It was said that a partner has the right to revoke consent, and close up the marriage. The "bus can stop, but not all passengers can get off." Sure that sounds reasonable, but it put the partner in a bad position. You can't just drop a relationship (ok yes you can, but feelings wise, it's not something you can just switch off). Partner, not wanting to lose the other partner, says ok, ends other relationship and agrees to be monogamous. However, they too realize they can't consent to being monogamous and decide that they want to revoke their answer and say "Ok. I can't be mono, I need to be poly.." after agreeing or "trying" to be monogamous for the sake of their SO or preserving their marriage.

Why is that person then vilified here?
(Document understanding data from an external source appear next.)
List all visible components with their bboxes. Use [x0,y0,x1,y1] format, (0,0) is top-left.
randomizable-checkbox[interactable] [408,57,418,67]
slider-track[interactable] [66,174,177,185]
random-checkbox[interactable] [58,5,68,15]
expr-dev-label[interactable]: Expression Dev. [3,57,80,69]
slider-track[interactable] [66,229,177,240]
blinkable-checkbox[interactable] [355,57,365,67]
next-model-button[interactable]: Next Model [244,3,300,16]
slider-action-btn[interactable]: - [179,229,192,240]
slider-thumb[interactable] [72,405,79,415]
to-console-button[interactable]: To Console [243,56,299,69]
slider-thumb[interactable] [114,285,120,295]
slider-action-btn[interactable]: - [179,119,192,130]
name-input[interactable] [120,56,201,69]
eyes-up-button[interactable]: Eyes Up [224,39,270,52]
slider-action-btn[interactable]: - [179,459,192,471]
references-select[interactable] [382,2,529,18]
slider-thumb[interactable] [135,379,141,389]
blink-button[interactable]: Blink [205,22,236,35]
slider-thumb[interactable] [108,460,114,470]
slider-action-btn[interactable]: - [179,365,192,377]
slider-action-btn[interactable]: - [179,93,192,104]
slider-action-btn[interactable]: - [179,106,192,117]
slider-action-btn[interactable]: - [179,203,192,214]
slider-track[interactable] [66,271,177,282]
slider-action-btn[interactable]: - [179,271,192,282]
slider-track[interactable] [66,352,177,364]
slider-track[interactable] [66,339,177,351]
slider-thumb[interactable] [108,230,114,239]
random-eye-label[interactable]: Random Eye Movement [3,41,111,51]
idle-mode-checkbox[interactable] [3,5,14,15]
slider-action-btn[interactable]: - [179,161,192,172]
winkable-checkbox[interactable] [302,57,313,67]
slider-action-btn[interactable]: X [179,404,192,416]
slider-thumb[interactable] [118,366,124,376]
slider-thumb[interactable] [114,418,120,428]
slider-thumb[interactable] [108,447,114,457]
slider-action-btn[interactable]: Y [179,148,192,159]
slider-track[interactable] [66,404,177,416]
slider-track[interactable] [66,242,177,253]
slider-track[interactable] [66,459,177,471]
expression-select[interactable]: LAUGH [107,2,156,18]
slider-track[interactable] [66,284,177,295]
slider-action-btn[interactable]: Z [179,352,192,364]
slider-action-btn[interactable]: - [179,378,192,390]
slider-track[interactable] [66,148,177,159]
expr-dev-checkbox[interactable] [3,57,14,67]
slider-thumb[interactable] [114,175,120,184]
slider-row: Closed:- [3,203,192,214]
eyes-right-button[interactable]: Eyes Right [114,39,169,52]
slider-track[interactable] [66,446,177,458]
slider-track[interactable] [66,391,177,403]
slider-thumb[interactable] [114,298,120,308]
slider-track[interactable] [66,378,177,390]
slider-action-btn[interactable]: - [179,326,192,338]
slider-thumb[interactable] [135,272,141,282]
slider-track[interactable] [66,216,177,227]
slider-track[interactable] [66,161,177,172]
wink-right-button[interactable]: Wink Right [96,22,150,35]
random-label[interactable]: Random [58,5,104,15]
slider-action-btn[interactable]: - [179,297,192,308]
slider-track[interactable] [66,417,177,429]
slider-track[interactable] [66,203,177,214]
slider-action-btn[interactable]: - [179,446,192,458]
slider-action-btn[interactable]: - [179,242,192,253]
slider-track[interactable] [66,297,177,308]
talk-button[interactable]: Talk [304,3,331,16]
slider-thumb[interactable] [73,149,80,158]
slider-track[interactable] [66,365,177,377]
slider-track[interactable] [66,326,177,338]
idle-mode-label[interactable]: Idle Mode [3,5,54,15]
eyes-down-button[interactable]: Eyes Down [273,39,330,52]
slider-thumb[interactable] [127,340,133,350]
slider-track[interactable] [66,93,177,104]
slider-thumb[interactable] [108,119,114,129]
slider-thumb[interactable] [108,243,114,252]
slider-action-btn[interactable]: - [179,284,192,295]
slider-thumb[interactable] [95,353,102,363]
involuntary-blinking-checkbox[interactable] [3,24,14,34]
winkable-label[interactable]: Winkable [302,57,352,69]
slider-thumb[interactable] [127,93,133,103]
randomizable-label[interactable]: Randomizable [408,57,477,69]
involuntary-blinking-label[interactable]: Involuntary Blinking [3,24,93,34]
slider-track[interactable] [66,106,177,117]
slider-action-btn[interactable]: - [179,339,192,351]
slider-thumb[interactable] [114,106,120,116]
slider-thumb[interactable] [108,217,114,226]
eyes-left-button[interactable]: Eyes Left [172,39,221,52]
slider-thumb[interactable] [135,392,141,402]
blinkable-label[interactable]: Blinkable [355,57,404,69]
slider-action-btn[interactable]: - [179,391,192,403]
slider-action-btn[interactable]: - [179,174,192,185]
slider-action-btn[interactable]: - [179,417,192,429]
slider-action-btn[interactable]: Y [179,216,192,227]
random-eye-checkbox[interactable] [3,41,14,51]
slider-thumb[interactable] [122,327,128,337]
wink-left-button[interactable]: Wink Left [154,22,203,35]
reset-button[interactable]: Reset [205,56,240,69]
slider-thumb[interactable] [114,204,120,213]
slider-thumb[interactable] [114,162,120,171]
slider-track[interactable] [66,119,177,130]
It seems they are treated under much harsher criticism though the primary SO started the whole situation by at first consenting to an extramarital relationship. It just seems like that person gets a free pass moral wise, while person B, who's already put in a bad position because now "the passengers didn't get off the bus" and they are back to making a decision they may not be able to stick to either, like the primary did when they first opened the relationship.

Just an observation (and I feel my experience) I've made while reading threads. Someone posts they want an open relationship and they get a lot of replies/advice. If that person posts their partner is NOT ok with seeing another person after they had been given consent in the beginning, the tone and the replies change A LOT.
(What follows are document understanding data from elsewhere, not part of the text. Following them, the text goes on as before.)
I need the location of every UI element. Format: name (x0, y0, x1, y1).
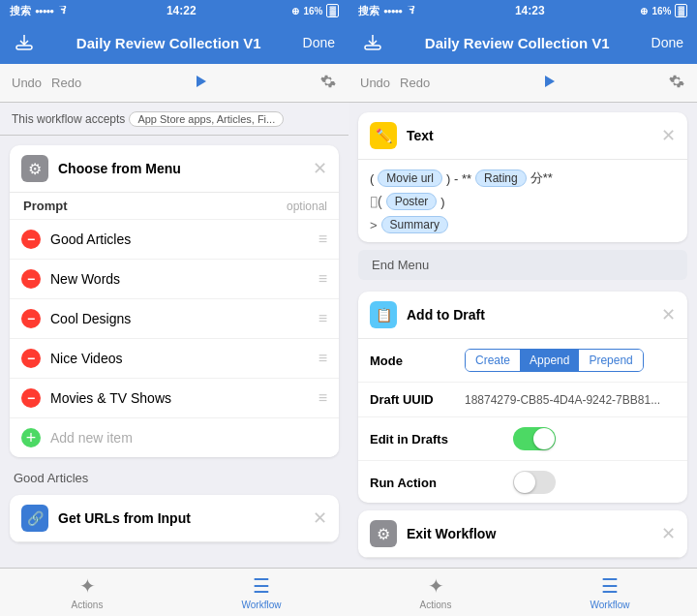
tab-bar-left: ✦ Actions ☰ Workflow (0, 568, 348, 616)
right-panel: 搜索 ●●●●● 14:23 ⊕ 16% ▓ Daily Review Coll… (348, 0, 697, 616)
text-line-2: ⌷( Poster ) (370, 193, 676, 210)
battery-right: 16% (652, 6, 671, 16)
mode-append-btn[interactable]: Append (520, 350, 579, 371)
search-label-right: 搜索 (358, 4, 379, 18)
exit-workflow-header: ⚙ Exit Workflow ✕ (358, 510, 687, 558)
mode-seg-control[interactable]: Create Append Prepend (465, 349, 644, 372)
tab-actions-right[interactable]: ✦ Actions (348, 569, 523, 616)
run-action-toggle[interactable] (513, 471, 556, 494)
content-right: ✏️ Text ✕ ( Movie url ) - ** Rating 分** … (348, 103, 697, 568)
drag-handle-4: ≡ (318, 350, 327, 367)
run-action-row: Run Action (358, 461, 687, 503)
poster-token: Poster (386, 193, 438, 210)
gear-btn-left[interactable] (319, 73, 337, 94)
undo-btn-left[interactable]: Undo (12, 76, 42, 90)
remove-btn-4[interactable]: − (21, 349, 41, 368)
run-action-label: Run Action (370, 476, 505, 490)
drag-handle-2: ≡ (318, 270, 327, 288)
content-left: ⚙ Choose from Menu ✕ Prompt optional − G… (0, 136, 348, 568)
add-draft-card: 📋 Add to Draft ✕ Mode Create Append Prep… (358, 292, 687, 503)
add-item-row[interactable]: + Add new item (10, 418, 339, 457)
add-item-label: Add new item (50, 430, 327, 446)
status-bar-left: 搜索 ●●●●● 14:22 ⊕ 16% ▓ (0, 0, 348, 21)
tab-workflow-right[interactable]: ☰ Workflow (523, 569, 697, 616)
menu-item-2[interactable]: − New Words ≡ (10, 260, 339, 299)
nav-title-left: Daily Review Collection V1 (76, 35, 261, 51)
remove-btn-5[interactable]: − (21, 388, 41, 408)
mode-row: Mode Create Append Prepend (358, 339, 687, 383)
tab-actions-left[interactable]: ✦ Actions (0, 569, 174, 616)
nav-bar-right: Daily Review Collection V1 Done (348, 21, 697, 64)
signal-left: ●●●●● (35, 7, 53, 15)
tab-workflow-left[interactable]: ☰ Workflow (174, 569, 348, 616)
add-draft-close[interactable]: ✕ (661, 304, 676, 325)
workflow-icon-left: ☰ (253, 574, 270, 598)
mode-label: Mode (370, 354, 457, 368)
battery-left: 16% (303, 6, 322, 16)
add-item-btn[interactable]: + (21, 428, 41, 447)
menu-item-4[interactable]: − Nice Videos ≡ (10, 339, 339, 379)
prompt-row: Prompt optional (10, 193, 339, 220)
get-urls-header: 🔗 Get URLs from Input ✕ (10, 495, 339, 542)
actions-label-left: Actions (72, 600, 104, 610)
time-left: 14:22 (167, 4, 197, 17)
remove-btn-3[interactable]: − (21, 309, 41, 328)
text-line-1: ( Movie url ) - ** Rating 分** (370, 169, 676, 187)
workflow-label-left: Workflow (242, 600, 282, 610)
choose-menu-close[interactable]: ✕ (313, 158, 327, 179)
get-urls-title: Get URLs from Input (58, 510, 303, 526)
choose-menu-header: ⚙ Choose from Menu ✕ (10, 145, 339, 193)
left-panel: 搜索 ●●●●● 14:22 ⊕ 16% ▓ Daily Review Coll… (0, 0, 348, 616)
upload-icon-right[interactable] (362, 32, 383, 53)
prompt-label: Prompt (23, 199, 68, 213)
menu-item-3[interactable]: − Cool Designs ≡ (10, 299, 339, 339)
get-urls-icon: 🔗 (21, 505, 48, 532)
done-btn-right[interactable]: Done (652, 35, 683, 50)
toolbar-right: Undo Redo (348, 64, 697, 103)
play-btn-right[interactable] (540, 73, 558, 94)
mode-create-btn[interactable]: Create (466, 350, 520, 371)
draft-uuid-label: Draft UUID (370, 392, 457, 407)
nav-bar-left: Daily Review Collection V1 Done (0, 21, 348, 64)
redo-btn-right[interactable]: Redo (400, 76, 430, 90)
drag-handle-3: ≡ (318, 310, 327, 327)
menu-item-5[interactable]: − Movies & TV Shows ≡ (10, 379, 339, 418)
choose-menu-title: Choose from Menu (58, 161, 303, 176)
mode-prepend-btn[interactable]: Prepend (579, 350, 642, 371)
wifi-icon-left (57, 6, 71, 15)
exit-workflow-title: Exit Workflow (407, 526, 652, 541)
battery-icon-left: ▓ (326, 4, 339, 17)
end-menu-label: End Menu (372, 258, 429, 272)
edit-drafts-label: Edit in Drafts (370, 432, 505, 447)
text-card-close[interactable]: ✕ (661, 125, 676, 146)
workflow-icon-right: ☰ (601, 574, 619, 598)
nav-title-right: Daily Review Collection V1 (425, 35, 610, 51)
accepts-pill: App Store apps, Articles, Fi... (129, 111, 284, 127)
get-urls-close[interactable]: ✕ (313, 508, 327, 529)
text-card-content: ( Movie url ) - ** Rating 分** ⌷( Poster … (358, 160, 687, 242)
menu-item-1[interactable]: − Good Articles ≡ (10, 220, 339, 260)
prompt-optional: optional (287, 200, 327, 213)
edit-drafts-toggle[interactable] (513, 427, 556, 450)
item-label-3: Cool Designs (50, 311, 309, 326)
item-label-1: Good Articles (50, 231, 309, 247)
done-btn-left[interactable]: Done (303, 35, 335, 50)
svg-marker-3 (545, 76, 555, 87)
exit-workflow-icon: ⚙ (370, 520, 397, 547)
undo-btn-right[interactable]: Undo (360, 76, 390, 90)
add-draft-title: Add to Draft (407, 307, 652, 323)
play-btn-left[interactable] (192, 73, 209, 94)
svg-rect-0 (16, 46, 32, 49)
toolbar-left: Undo Redo (0, 64, 348, 103)
summary-token: Summary (381, 216, 448, 233)
upload-icon-left[interactable] (14, 32, 35, 53)
exit-workflow-close[interactable]: ✕ (661, 523, 676, 544)
get-urls-card: 🔗 Get URLs from Input ✕ (10, 495, 339, 542)
remove-btn-1[interactable]: − (21, 230, 41, 249)
accepts-label: This workflow accepts (12, 112, 125, 126)
remove-btn-2[interactable]: − (21, 269, 41, 289)
redo-btn-left[interactable]: Redo (51, 76, 81, 90)
drag-handle-5: ≡ (318, 389, 327, 407)
gear-btn-right[interactable] (668, 73, 685, 94)
item-label-5: Movies & TV Shows (50, 390, 309, 406)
That's the toughest thing about Poly to me really though, consent and cheating are very muddied by emotional implications and what I believe to be double standards.
 
Polysnow said:
It was said that a partner has the right to revoke consent, and close up the marriage. The "bus can stop, but not all passengers can get off."

That was me. What I actually said in #29 was...

If they withdraw their consent, they are allowed to do that. They want to get off the bus. That is fine. The bus can stop to let them off. But that doesn't mean all the other passengers get off with them.

The person who withdraws consent can stop participating in they things they do not want to do. No more riding the poly bus.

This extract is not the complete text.